• [EXERCISE DETAILS]:
All lines with the word "manual" must be pulled from the entries below.

Dataset excerpts
======

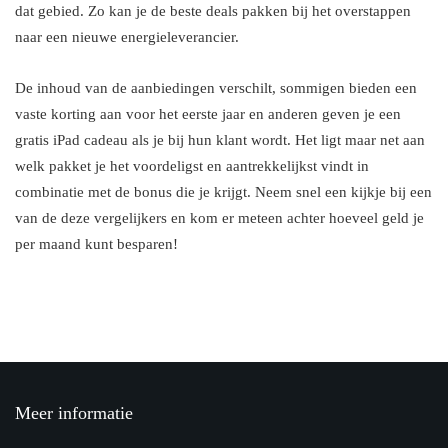
dat gebied. Zo kan je de beste deals pakken bij het overstappen
naar een nieuwe energieleverancier.
De inhoud van de aanbiedingen verschilt, sommigen bieden een
vaste korting aan voor het eerste jaar en anderen geven je een
gratis iPad cadeau als je bij hun klant wordt. Het ligt maar net aan
welk pakket je het voordeligst en aantrekkelijkst vindt in
combinatie met de bonus die je krijgt. Neem snel een kijkje bij een
van de deze vergelijkers en kom er meteen achter hoeveel geld je
per maand kunt besparen!
Meer informatie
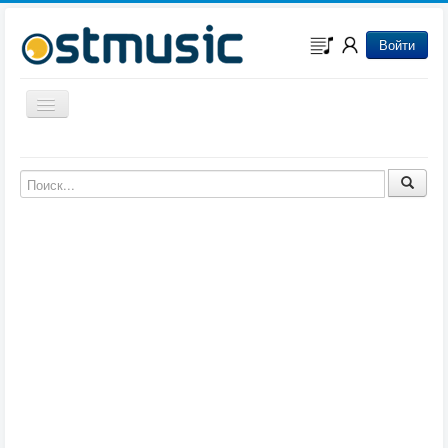
Войти
Включить/выключить навигацию
Музыка из игр
Музыка из фильмов
Музыка из мультфильмов
Музыка из сериалов
Музыка из аниме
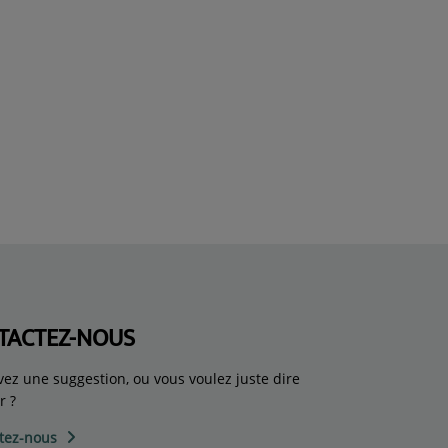
TACTEZ-NOUS
vez une suggestion, ou vous voulez juste dire
r ?
tez-nous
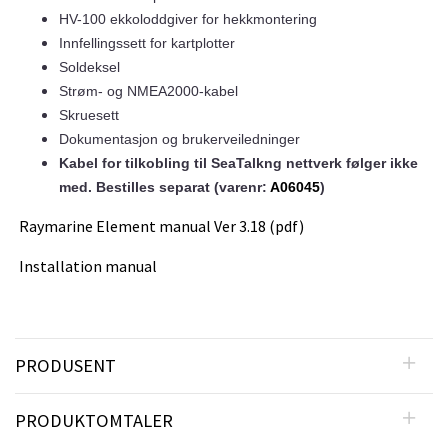
HV-100 ekkoloddgiver for hekkmontering
Innfellingssett for kartplotter
Soldeksel
Strøm- og NMEA2000-kabel
Skruesett
Dokumentasjon og brukerveiledninger
Kabel for tilkobling til SeaTalkng nettverk følger ikke
med. Bestilles separat
(varenr:
A06045
)
Raymarine Element manual Ver 3.18 (pdf)
Installation manual
PRODUSENT
PRODUKTOMTALER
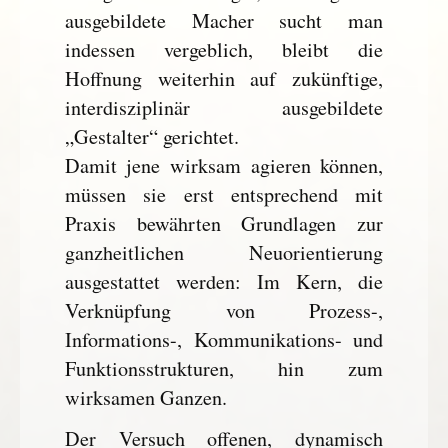
ausgebildete Macher sucht man
indessen vergeblich, bleibt die
Hoffnung weiterhin auf zukünftige,
interdisziplinär ausgebildete
„Gestalter“ gerichtet.
Damit jene wirksam agieren können,
müssen sie erst entsprechend mit
Praxis bewährten Grundlagen zur
ganzheitlichen Neuorientierung
ausgestattet werden: Im Kern, die
Verknüpfung von Prozess-,
Informations-, Kommunikations- und
Funktionsstrukturen, hin zum
wirksamen Ganzen.
Der Versuch offenen, dynamisch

======

• [RESULT]:
Raymarine Element manual Ver 3.18 (pdf)
Installation manual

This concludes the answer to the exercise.